Handle rollout MuJoCo errors as warnings by devshahofficial · Pull Request #3247 · google-deepmind/mujoco

devshahofficial · 2026-04-28T03:55:42Z

Summary

add raise_on_error to rollout so existing strict error behavior remains the default
when raise_on_error=False, intercept MuJoCo fatal errors during a rollout, fill the failed trajectory remainder from the current state and sensor data, and continue other batches
document the new tolerant path and cover both single-threaded and threaded rollout behavior

Validation

python3 -m py_compile python/mujoco/rollout.py python/mujoco/rollout_test.py
built local MuJoCo, generated the Python sdist, built and installed a wheel from this checkout
MUJOCO_GL=disable /tmp/mujoco-rollout-venv/bin/python -m pytest -q --pyargs mujoco.rollout_test (67 passed, 1 skipped)

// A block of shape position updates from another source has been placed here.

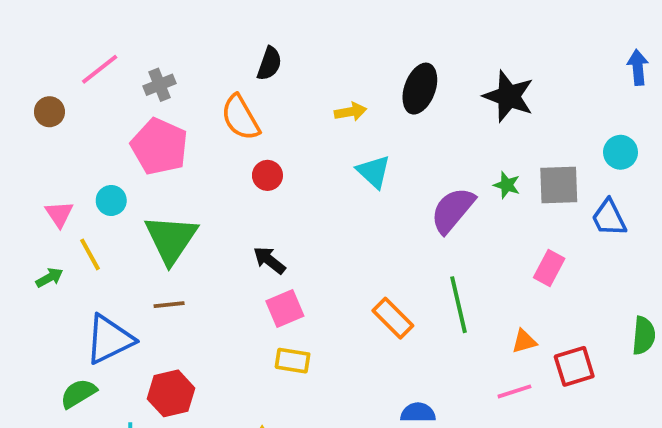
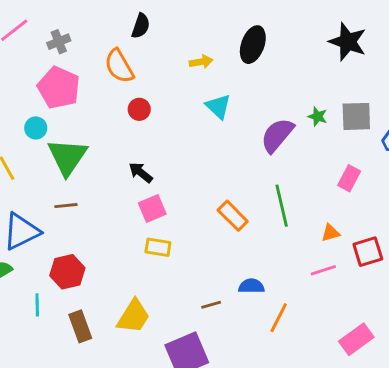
black star: (509, 96) -> (348, 42), moved
cyan circle: (111, 200) -> (36, 128), moved

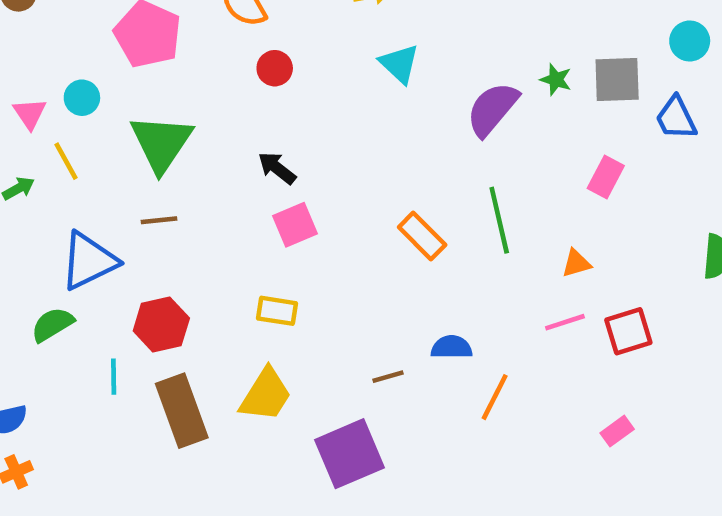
cyan circle: (36, 128) -> (82, 98), moved
yellow rectangle: (158, 247) -> (277, 311), moved
red square: (368, 252) -> (628, 331), moved
brown rectangle: (80, 326) -> (182, 411), size x1.4
pink rectangle: (356, 339) -> (617, 431), size x0.6

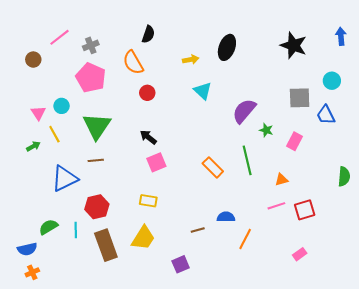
green star: (556, 80) -> (266, 130), moved
green semicircle: (52, 324) -> (48, 227), moved
purple square: (350, 454) -> (181, 264), size x0.6

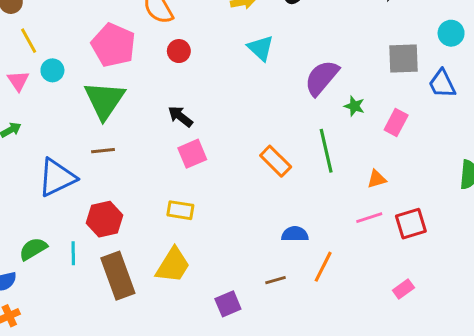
pink pentagon: (91, 78) -> (113, 45), moved
yellow line: (54, 134) -> (29, 41), moved
brown line: (198, 230) -> (276, 280), moved

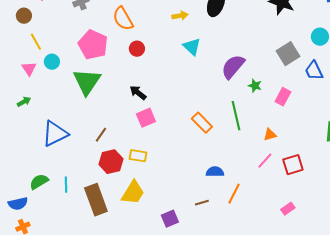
gray square: (403, 58) -> (288, 54), turned -30
brown line: (103, 151) -> (101, 135), moved, turned -49
pink line: (369, 218) -> (265, 161), turned -30
red hexagon: (104, 219) -> (111, 162), moved

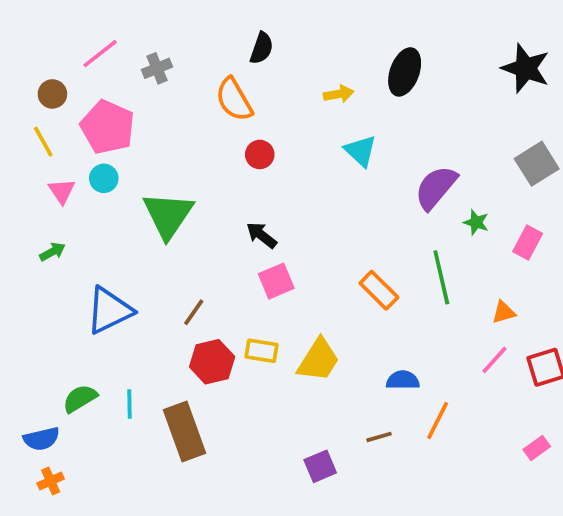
yellow line: (36, 42) -> (43, 142), moved
pink pentagon: (93, 45) -> (107, 127), moved
yellow trapezoid: (133, 193) -> (318, 360), moved

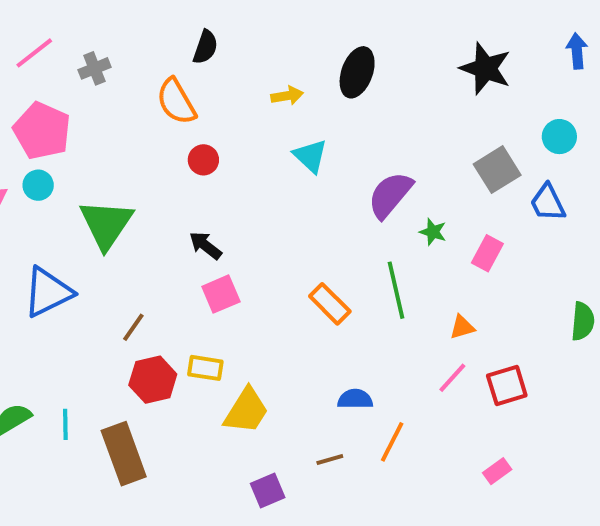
blue triangle: (109, 310) -> (48, 292), moved
yellow trapezoid: (318, 360) -> (246, 411), moved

devshahofficial · 2026-04-30T15:20:00Z

@haroonq @yuvaltassa this is now marked ready for review. Would one of you, or another active maintainer/contributor, be able to take a look when you have bandwidth? Happy to follow up on any requested changes or adjust the approach if there is a better direction.

yuvaltassa · 2026-05-18T12:18:00Z

@aftersomemath WDYT?

aftersomemath

#2704 makes a good point, that exceptions should trigger the same behavior as warnings. I think we can simplify this PR considerably, see detailed comments.

aftersomemath · 2026-05-19T21:16:20Z

+        model, mujoco.MjData(model), initial_state[1], ctrl[1]
+    )
+    np.testing.assert_array_equal(
+        state[0], np.tile(state[0, 0], (nstep, 1))


The test would be stronger if the exception occurred in the middle of a rollout instead of the first step. If this can be done, I recommend it.

aftersomemath · 2026-05-19T21:17:06Z

      state: Optional[npt.ArrayLike] = None,
      sensordata: Optional[npt.ArrayLike] = None,
      chunk_size: Optional[int] = None,
+      raise_on_error: bool = True,


It seems that rollout does not raise any errors when this flag is true. It just fills the buffer with the last state. So a better name is probably fill_on_true.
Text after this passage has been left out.